Collected data entries
□ □ □ □ □
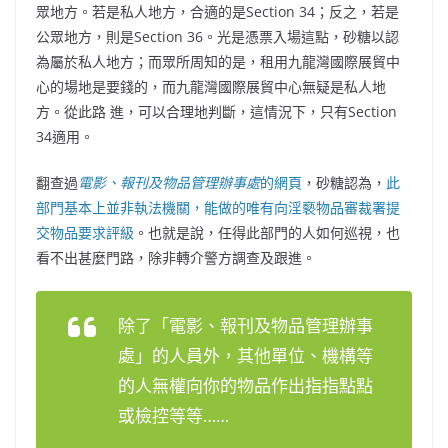
眾地方。若是私人地方，合適的是Section 34；反之，若是
公眾地方，則是Section 36。光是憑票入場這點，砂糖以認
為屬於私人地方；而眾所周知的是，租用九龍灣國際展貿中
心的場地是要錢的，而九龍灣國際展貿中心無疑是私人地
方。從此路 進，可以合理地判斷，這情況下，只有Section
34適用。
翻查過
電影、報刊及物品管理辦事處
的網頁
，砂糖認為，
此
部門基本上並非執法機關，能做的唯有向淫褻物品審裁署提
交物品要求評級
。也就是說，任得此部門的人如何巡視，也
看不出甚麼門路，除非轉介警方調查及跟進。
除了「電影、報刊及物品管理辦事
處」的人員外，其他單位、機構等
的人無權向你的物品作出指指點點
或檢控等等……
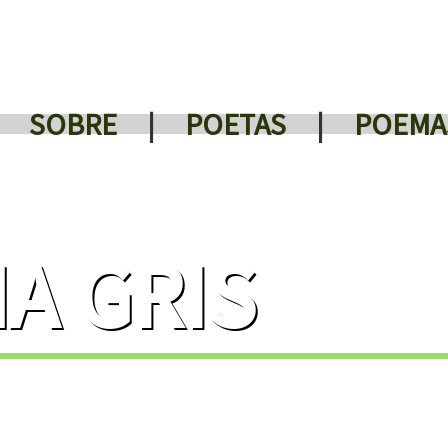
SOBRE
|
POETAS
|
POEMA
A GRIS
□ □ □ □ □
WORK TO BE COMPLETED:
Transcribe each entry above without alteration, but keep the pictures out.

RESPONSE:
眾地方。若是私人地方，合適的是Section 34；反之，若是
公眾地方，則是Section 36。光是憑票入場這點，砂糖以認
為屬於私人地方；而眾所周知的是，租用九龍灣國際展貿中
心的場地是要錢的，而九龍灣國際展貿中心無疑是私人地
方。從此路 進，可以合理地判斷，這情況下，只有Section
34適用。
翻查過
電影、報刊及物品管理辦事處
的網頁
，砂糖認為，
此
部門基本上並非執法機關，能做的唯有向淫褻物品審裁署提
交物品要求評級
。也就是說，任得此部門的人如何巡視，也
看不出甚麼門路，除非轉介警方調查及跟進。
除了「電影、報刊及物品管理辦事
處」的人員外，其他單位、機構等
的人無權向你的物品作出指指點點
或檢控等等……
SOBRE
|
POETAS
|
POEMA
A GRIS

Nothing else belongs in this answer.